**Input for this task**
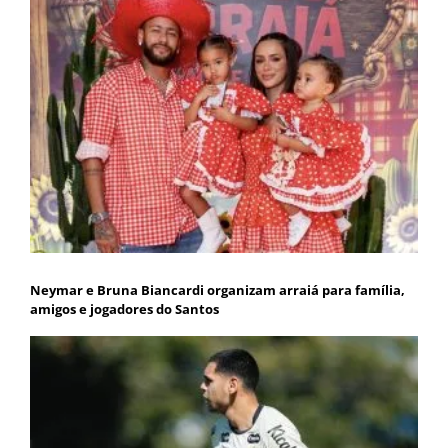
Neymar e Bruna Biancardi organizam arraiá para família,
amigos e jogadores do Santos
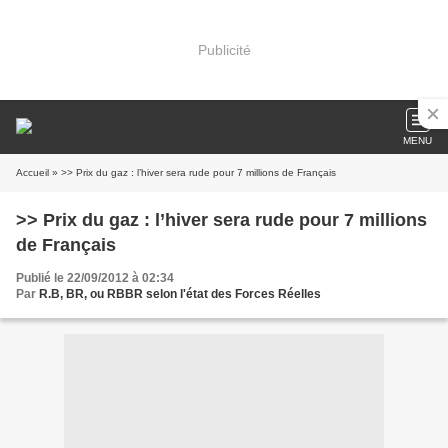
Publicité
MENU
Accueil
» >> Prix du gaz : l’hiver sera rude pour 7 millions de Français
>> Prix du gaz : l’hiver sera rude pour 7 millions
de Français
Publié le 22/09/2012 à 02:34
Par
R.B, BR, ou RBBR selon l'état des Forces Réelles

**Problem**
Go through the lines above and count those with the string "pour". Reply with the count and nothing more.

**Solved problem**
2